(Exercise):
Two lines in the data below mark the range: the one with "alarma, hay una" and the one with "Si compruebas regularmente". Return both, along with every line between them, exactly.

(Exercise data):

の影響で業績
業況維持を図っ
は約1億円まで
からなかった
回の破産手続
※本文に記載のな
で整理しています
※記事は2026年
--
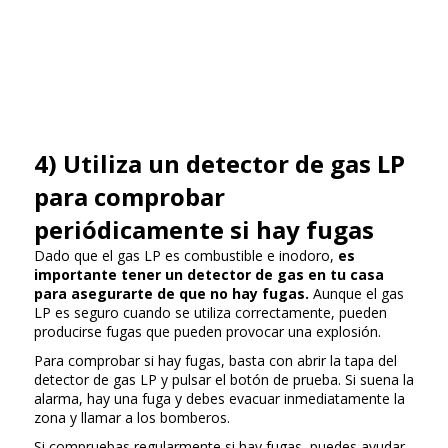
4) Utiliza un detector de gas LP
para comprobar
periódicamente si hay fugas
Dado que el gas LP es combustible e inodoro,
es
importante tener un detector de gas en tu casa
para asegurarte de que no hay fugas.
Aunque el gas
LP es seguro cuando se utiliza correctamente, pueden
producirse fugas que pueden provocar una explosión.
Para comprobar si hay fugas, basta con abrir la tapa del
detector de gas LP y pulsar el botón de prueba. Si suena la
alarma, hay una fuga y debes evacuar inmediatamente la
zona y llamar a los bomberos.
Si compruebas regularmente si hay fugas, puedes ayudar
--
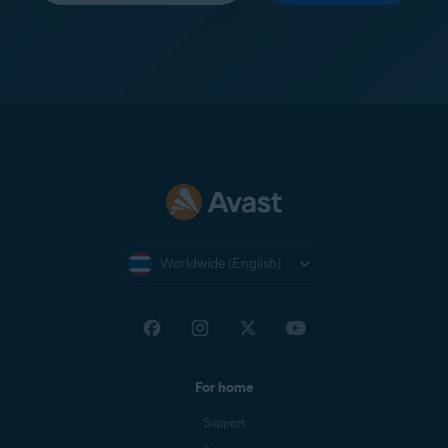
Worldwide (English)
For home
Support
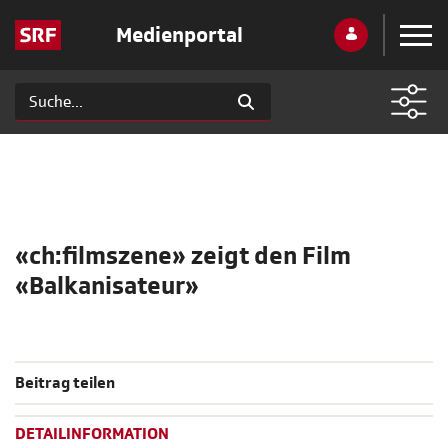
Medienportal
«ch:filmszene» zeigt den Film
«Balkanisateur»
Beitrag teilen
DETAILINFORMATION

(Answer box):
alarma, hay una fuga y debes evacuar inmediatamente la
zona y llamar a los bomberos.
Si compruebas regularmente si hay fugas, puedes ayudar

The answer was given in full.